A second pony was led up, its saddle creaking and clattering with flasks and bottles.

“Is there aught else I can do for you, missus?” said the stablemaster.

“Pray for me,” she said. “Light a candle. Do you have a honey or a beeswax candle?”

“Yes, missus,” he said. “We all have one of yours, up here at the House.”

“Do you?” she said, surprised.

“For luck,” he said. “We know our Chalice is a honey Chalice—and that none has been such before. And we need all the luck we can find since the old Master, and the old Chalice, died. We, most of us, we can’t afford beeswax candles, but we all have one of your candles, missus. We don’t burn ’em. We keep ’em, for luck.”

“Burn them now,” she said. “Burn them over the next five days, between now and the faenorn.

“I will, missus,” he said, and dropped his hands to his sides. “And I’ll tell the others to do the same.”

“Thank you,” she said.

“May the gods of the land and the earthlines bless your journey,” he replied.

She took the ponies straight back to the cottage and spent some time—too much time—arranging, rearranging and agonising. She needed rest so she might think more clearly; she did not have time for rest, and the ponies were fresh. But she would not come back here; what she took with her now would have to do.

They left at sunset, the ponies mildly puzzled at setting out again so late, but too polite to protest still wearing their harness when they wanted to graze and doze.
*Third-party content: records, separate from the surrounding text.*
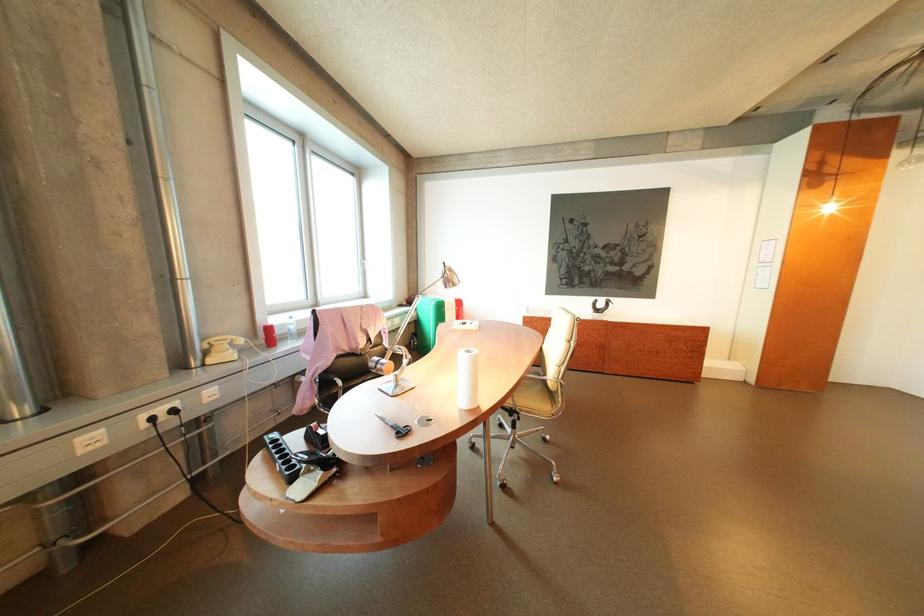 The width and height of the screenshot is (924, 616). Identify the location of black chair armrest. (334, 379). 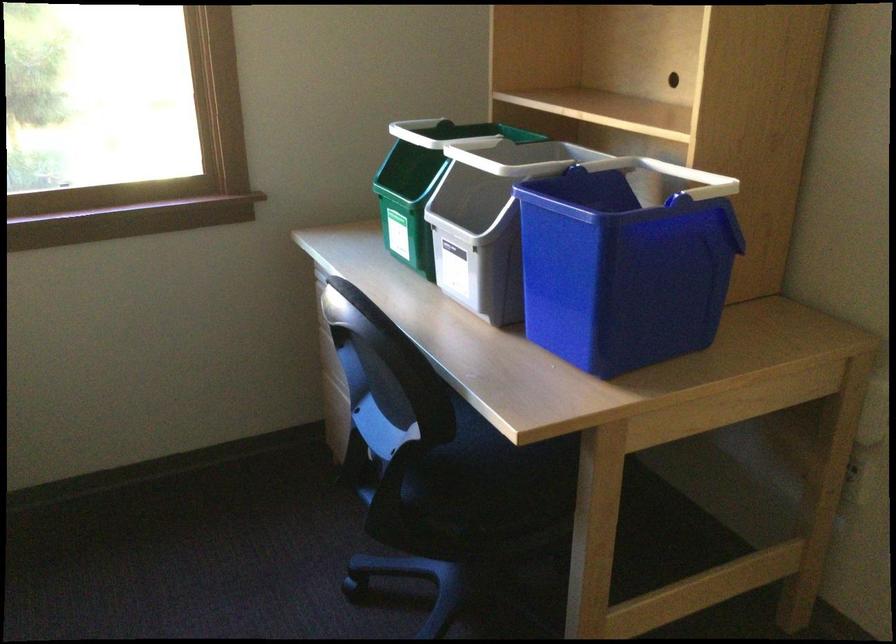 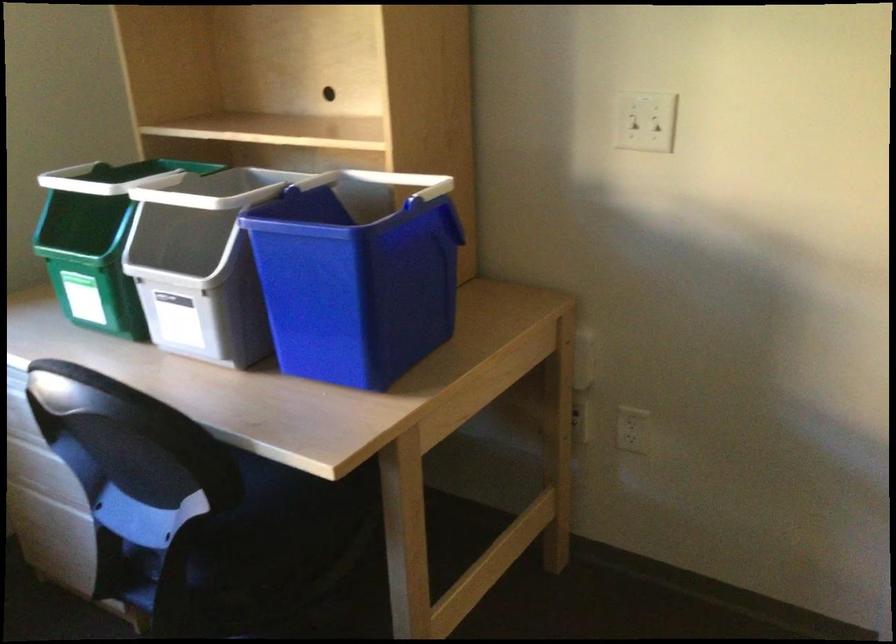 Locate, in the second image, the point that corresponds to the point at 452,134 in the first image.

(116, 178) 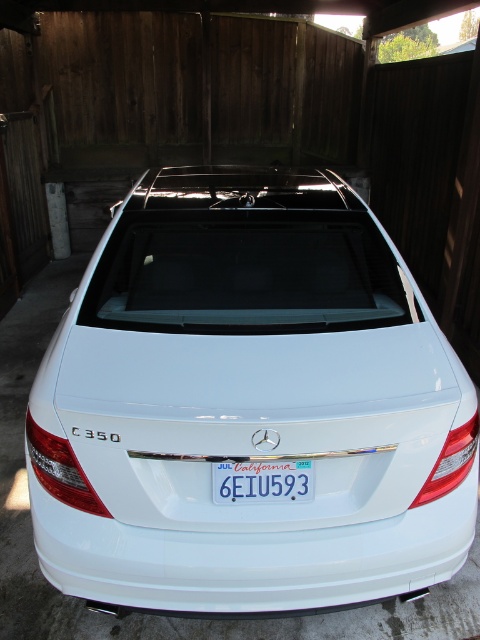 You are standing in the garage and want to take a photo of the white glossy sedan at center. Where should you position yourself to capture the entire car in the frame?

To capture the entire white glossy sedan at center in the frame, position yourself at the center of the garage, aligned with the car. Since the car is located at point (249, 404), this central positioning will ensure the car is centered and fully visible in the photo. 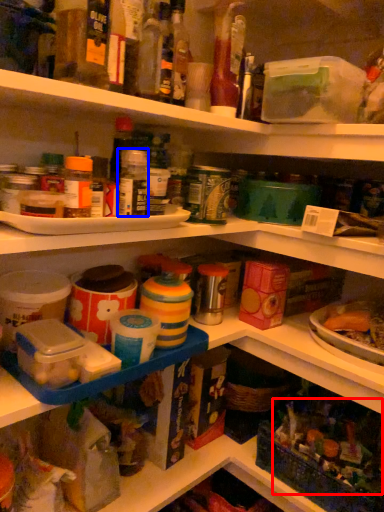 Question: Which of the following is the farthest to the observer, food (highlighted by a red box) or bottle (highlighted by a blue box)?

Choices:
 (A) food
 (B) bottle

Answer: (A) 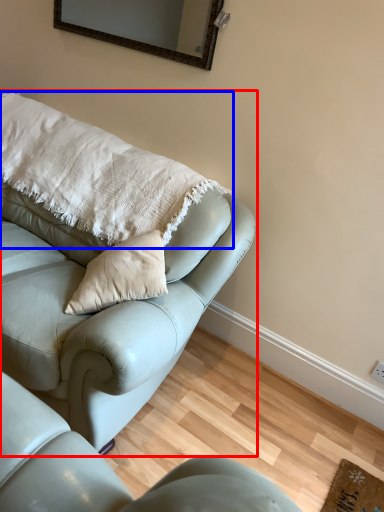 Question: Which object is closer to the camera taking this photo, studio couch (highlighted by a red box) or pillow (highlighted by a blue box)?

Choices:
 (A) studio couch
 (B) pillow

Answer: (A) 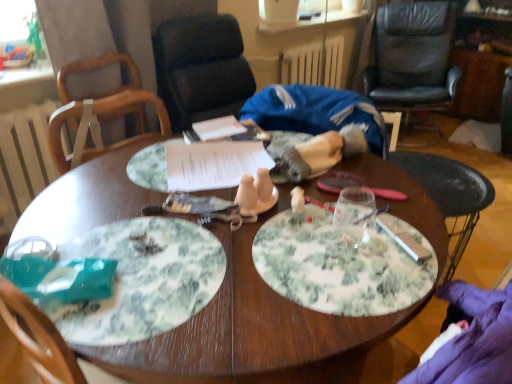 The width and height of the screenshot is (512, 384). What are the coordinates of `unoccupied area in front of white crumbly food at center` in the screenshot? It's located at (141, 297).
They were lucky in the moon; she would be full in four days, and if they were lucky in the weather as well there would be light enough to see by for most of the dark hours. She pointed the ponies’ noses southwest; they would go to the Great Tor, and the ponies could rest while she did a more elaborate ritual there. Then they would go to the Ladywell; she did not have much of her water left, and she must have enough for the next five days. They would stop long enough there for the ponies to rest again, but they would have to go on as soon as Mirasol was finished. They needed to begin the Circle points by tomorrow noon.
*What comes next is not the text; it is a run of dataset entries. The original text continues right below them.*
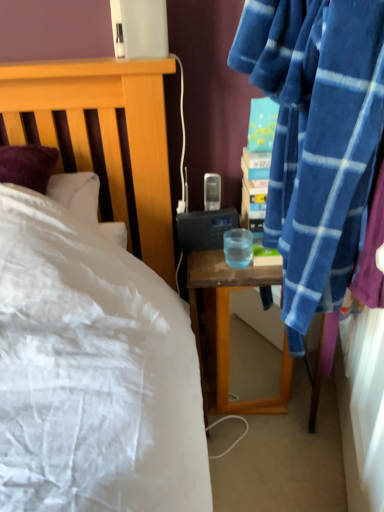 Question: Should I look upward or downward to see transparent plastic cup at bedside table?

Choices:
 (A) down
 (B) up

Answer: (B)

Question: Can we say transparent plastic cup at bedside table lies outside wooden desk at right?

Choices:
 (A) yes
 (B) no

Answer: (A)

Question: Is transparent plastic cup at bedside table positioned with its back to wooden desk at right?

Choices:
 (A) no
 (B) yes

Answer: (A)

Question: Is transparent plastic cup at bedside table with wooden desk at right?

Choices:
 (A) no
 (B) yes

Answer: (A)

Question: Can you confirm if transparent plastic cup at bedside table is bigger than wooden desk at right?

Choices:
 (A) yes
 (B) no

Answer: (B)

Question: Is transparent plastic cup at bedside table wider than wooden desk at right?

Choices:
 (A) no
 (B) yes

Answer: (A)

Question: Considering the relative sizes of transparent plastic cup at bedside table and wooden desk at right in the image provided, is transparent plastic cup at bedside table shorter than wooden desk at right?

Choices:
 (A) no
 (B) yes

Answer: (B)

Question: From a real-world perspective, is wooden desk at right located higher than transparent plastic cup at bedside table?

Choices:
 (A) yes
 (B) no

Answer: (B)

Question: Is transparent plastic cup at bedside table surrounded by wooden desk at right?

Choices:
 (A) yes
 (B) no

Answer: (B)

Question: Is wooden desk at right positioned in front of transparent plastic cup at bedside table?

Choices:
 (A) no
 (B) yes

Answer: (A)

Question: Does wooden desk at right appear on the right side of transparent plastic cup at bedside table?

Choices:
 (A) yes
 (B) no

Answer: (A)

Question: Does wooden desk at right come behind transparent plastic cup at bedside table?

Choices:
 (A) yes
 (B) no

Answer: (A)

Question: Is wooden desk at right not close to transparent plastic cup at bedside table?

Choices:
 (A) yes
 (B) no

Answer: (B)

Question: Is wooden desk at right bigger or smaller than transparent plastic cup at bedside table?

Choices:
 (A) small
 (B) big

Answer: (B) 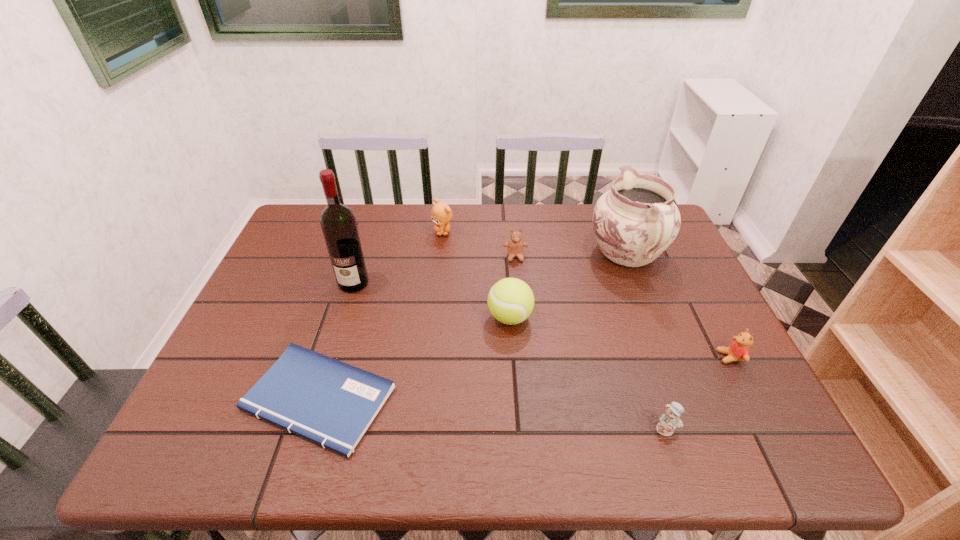 Locate an element on the screen. The image size is (960, 540). teddy bear that is at the far edge is located at coordinates click(441, 214).

Where is `teddy bear present at the near edge`? The height and width of the screenshot is (540, 960). teddy bear present at the near edge is located at coordinates (669, 421).

At what (x,y) coordinates should I click in order to perform the action: click on paperback book that is at the near edge. Please return your answer as a coordinate pair (x, y). Image resolution: width=960 pixels, height=540 pixels. Looking at the image, I should click on (331, 403).

The width and height of the screenshot is (960, 540). In order to click on object located at the left edge in this screenshot , I will do `click(331, 403)`.

At what (x,y) coordinates should I click in order to perform the action: click on pitcher that is at the right edge. Please return your answer as a coordinate pair (x, y). This screenshot has width=960, height=540. Looking at the image, I should click on [x=637, y=220].

Where is `teddy bear at the right edge`? teddy bear at the right edge is located at coordinates (738, 350).

The width and height of the screenshot is (960, 540). I want to click on object that is at the near left corner, so click(331, 403).

Identify the location of object that is at the far right corner. This screenshot has width=960, height=540. (637, 220).

Where is `vacant point at the far edge`? The width and height of the screenshot is (960, 540). vacant point at the far edge is located at coordinates (565, 225).

You are a GUI agent. You are given a task and a screenshot of the screen. Output one action in this format:
    pyautogui.click(x=<x>, y=<y>)
    Task: Click on the free space at the near edge
    
    Given the screenshot: What is the action you would take?
    pyautogui.click(x=400, y=443)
They did more than fifty leagues in the five days left to them. She had not looked at a map of the demesne since she had first been found as Chalice, though there were many maps at the House. She knew she could find her way around the edges, along the boundaries, because the earthlines would tell her where they lay; what she had not expected was how ragged and whimsical some of those boundaries were, or had become, over the centuries, as Willowlands learned to fit comfortably against its neighbours. It was like bodies in a bed, she thought, each trying not to put an elbow in another’s eye. The old woodskeepers’ map had showed the boundaries as being regular and straight, except when one followed a stream; at least the stream boundaries, she found, still ran through the streams, where the map showed them. The rest curled and curved, bent and dented. That made the way longer. And many of the places she wanted specifically to secure were not on the boundary itself, but a little way inside.

Also she thought of several places that as Chalice she should open and speak to, which she had not thought of when she made her plans, that the binding over all should be stronger, like extra fence posts in a fence. And then there were those small, anonymous dells and hollows or meadows and mounds which slipped into her mind like bees through a window as she passed them, and when this happened she turned off to go to them. When she slid off her pony and put her hands on the earth or the tree or the stone or in the water it seemed to her that something came to her, the something that had called her. Be thou one-hearted, she said. Thou art Willowlands, each and all of you. She thought they listened. She hoped they listened.